IRAS F01364−1042 is a galaxy merger located about 690 million light years away in the constellation of Cetus. The redshift of the galaxy is (z) 0.048 and it was first discovered by astronomers from the IRAS Survey of bright galaxies in September 1987. It is classified as a luminous infrared galaxy and such contains a hydroxide (OH) megamaser with at least two components showing a velocity separation gap of 200 kilometers per seconds.

== Description ==
IRAS F01364−1042 is classified as a late-stage gas-rich or a stage 5 galaxy merger. The galaxy is classified to be an elliptical based on a study in 2019, with confirmed evidence of only a single nucleus suggesting the nuclei have already merged together and no signs of tidal features. The central supermassive black hole of the galaxy is around 2.37^{+0.01}_{-0.1} × 10^{9} M_{☉}. The total infrared luminosity of the galaxy is 11.85 L_{☉}. A study in 2022, has detected at least one nuclear region located close to both the infrared and optical peaks of the galaxy.

The carbon oxide (CO) emission of the galaxy is depicted having a disk-like morphology, seen edge-on, with central source that is marginally resolved. The molecular mass of the galaxy is estimated to be 6.7 ± 2.8 × 10^{8} M_{☉}. The total star formation rate of the galaxy is estimated to be 47 M_{☉} per year and the galaxy itself has a low ionization nuclear emission line region (LINER) type active galactic nucleus (AGN).
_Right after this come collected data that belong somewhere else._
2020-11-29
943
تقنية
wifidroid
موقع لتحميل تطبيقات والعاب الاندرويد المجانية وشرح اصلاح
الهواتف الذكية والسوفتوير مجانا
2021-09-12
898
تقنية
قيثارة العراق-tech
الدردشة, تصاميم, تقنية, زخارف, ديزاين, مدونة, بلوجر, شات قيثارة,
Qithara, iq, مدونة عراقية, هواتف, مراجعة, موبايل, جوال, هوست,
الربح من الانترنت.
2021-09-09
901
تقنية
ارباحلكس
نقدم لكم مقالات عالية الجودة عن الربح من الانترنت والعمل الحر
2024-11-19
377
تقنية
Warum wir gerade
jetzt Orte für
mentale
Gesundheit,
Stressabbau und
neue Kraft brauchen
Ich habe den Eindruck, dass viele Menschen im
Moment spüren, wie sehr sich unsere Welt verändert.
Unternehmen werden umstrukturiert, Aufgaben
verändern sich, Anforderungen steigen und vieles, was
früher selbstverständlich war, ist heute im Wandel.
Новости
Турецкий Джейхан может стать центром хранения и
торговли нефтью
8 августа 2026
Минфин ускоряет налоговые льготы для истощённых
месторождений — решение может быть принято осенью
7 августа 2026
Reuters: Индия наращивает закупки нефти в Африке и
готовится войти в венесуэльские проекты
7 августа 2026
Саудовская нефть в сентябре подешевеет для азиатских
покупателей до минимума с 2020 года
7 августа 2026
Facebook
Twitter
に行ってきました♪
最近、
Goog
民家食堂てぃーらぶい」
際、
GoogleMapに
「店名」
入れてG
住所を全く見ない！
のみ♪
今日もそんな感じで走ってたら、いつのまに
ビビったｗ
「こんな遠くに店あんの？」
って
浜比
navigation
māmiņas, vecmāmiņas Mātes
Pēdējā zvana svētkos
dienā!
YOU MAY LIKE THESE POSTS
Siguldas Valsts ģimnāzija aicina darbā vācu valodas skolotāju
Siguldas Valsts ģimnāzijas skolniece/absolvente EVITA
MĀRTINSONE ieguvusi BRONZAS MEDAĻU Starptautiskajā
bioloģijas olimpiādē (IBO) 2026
A stellar disk mass of the galaxy has been calculated to be 2.8 ± 0.9 × 10^{9} M_{☉}.

A study published in 2019, has found the galaxy has a gas disk shown as rotating. When observed, the disk is shown have traces of hydrogen gas (H_{2}) extending towards the south direction between both the major and minor axis, suggesting the possibility of an outflowing structure that is traced by the H_{2} structure.